Pero era un pacto a corto plazo, explicaba Max. Con su consagración, Carver se fue resistiendo cada vez más a la intervención de Lish, pese a que su agradecimiento y admiración no mermaban. Pero más allá de estas conclusiones, uno de los documentos que volvía la intervención de Lish algo parecido a un crimen era una carta de julio de 1980, en la que Carver imploraba que respetaran la integridad de sus textos: “Si estuviera solo, si nadie hubiera visto las historias, entonces quizá, sabiendo que tus versiones son mejores que algunas de las que te he mandado, a lo mejor podría seguir con esto, pero Tess ha visto [los manuscritos] muy de cerca [...] así como Richard Ford, Toby Wolff, Geoffrey Wolff [...] ¿Cómo puedo explicarles lo que ha pasado?”.
Apenas terminó de instalarse la polémica, Lish salió a decir que la carta se había sacado de contexto. “Después de ésta hubo muchas otras; si realmente hubiera insistido, nada de eso se habría publicado”, se disculpaba Lish, apurándose en aclarar, al mismo tiempo, que Catedral había salido sin retoques.
Pero ¿quién es, en definitiva, Gordon Lish, este enigmático editor que a partir de la edición de Principiantes –el paradójico Carver original– y de las biografías de Carver puede empezar a quedar muy mal parado?
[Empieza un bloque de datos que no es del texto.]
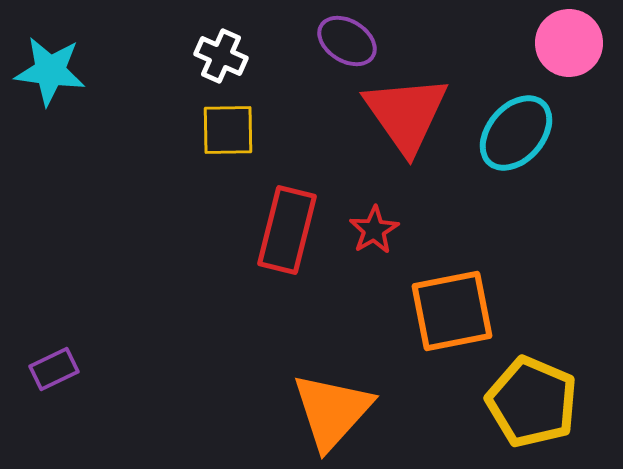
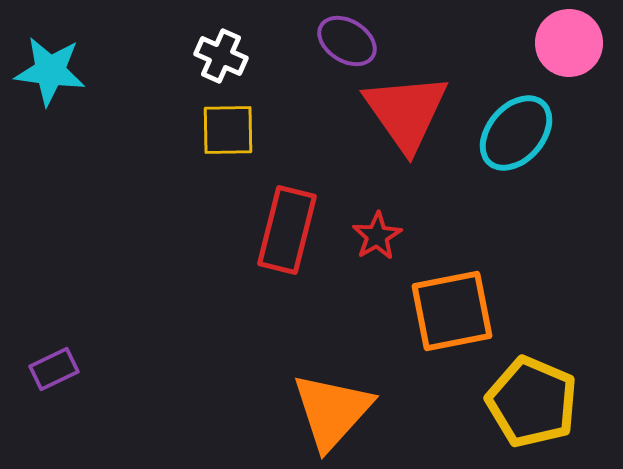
red triangle: moved 2 px up
red star: moved 3 px right, 6 px down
Fundador de la revista Genesis West, dedicada a la vanguardia literaria, trabajó un tiempo como lingüista y, con los años, desde su puesto en Esquire y luego en la editorial Alfred Knopf, fue “captain Fiction”, el mentor de una nueva narrativa que cambió el estilo de escribir en los tempranos ochenta: la de Barry Hannah, Richard Ford, Don DeLillo, y sobre todo la del primer Carver. Pero además de su destacado papel como editor, Lish se le animó también a la escritura, aunque hay que decir que sus libros mezclan la ficción con el género biográfico, tal como lo demuestran Dear Mr. Capote y Perú, memoir recientemente reeditado en España. Hoy, Lish tiene 74 años y es algo así como un profeta de abundante pelo blanco que vive solo en un piso de Upper East Side y pide que la gente se descalce para no rayar el parquet.
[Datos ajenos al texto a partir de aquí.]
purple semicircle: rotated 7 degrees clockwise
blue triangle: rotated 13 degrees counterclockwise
“Soy un farsante, sí, de verdad”, declaró en algunas de las últimas entrevistas que hizo, esas entrevistas en las que pide no hablar más que de sus propios libros, pero en las que siempre termina hablando incluso más de lo que le preguntan: “Fui muy duro y brutal, todos somos víctimas los unos de los otros, y él fue mi víctima. Es muy difícil contar lo que pasó. A mucha gente le gusta cómo salieron las historias. Mi misión en la revista era encontrar nueva ficción, pero para mí el asunto está cerrado: no me he puesto a pensar si a lo mejor había algo en esos textos que no vi. Y tengo la tranquilidad absoluta de que hice lo que hice por el arte”.
Otra de sus grandes declaraciones es cuando recuerda el día en que la Academia Americana de Artes y Letras premió a Carver, con un tono que no deja de tener algo de infantil egolatría. “En aquel momento pensé que era un engaño. Nadie se pregunta quién era realmente el autor de estos libros. Yo estaba engañando a esta gente que pensaba saberlo todo.”
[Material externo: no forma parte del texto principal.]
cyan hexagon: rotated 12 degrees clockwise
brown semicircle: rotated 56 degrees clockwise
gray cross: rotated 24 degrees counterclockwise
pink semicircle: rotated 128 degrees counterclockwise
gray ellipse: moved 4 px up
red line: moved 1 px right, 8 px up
¿Carver hubiera podido ser el gigante en el que se convirtió sin su intervención?, le preguntaron en un diario de España. “Dios mío, dudo mucho de que lo hubieran publicado”, respondió Lish. Por último, cuando le preguntaron si a lo largo de su trabajo hubo otros Carver, Lish contestó tan irónico como misterioso: “No voy a decir nada, todo está en la biblioteca de Indiana, sólo hay que ir hasta allí y comprobarlo”.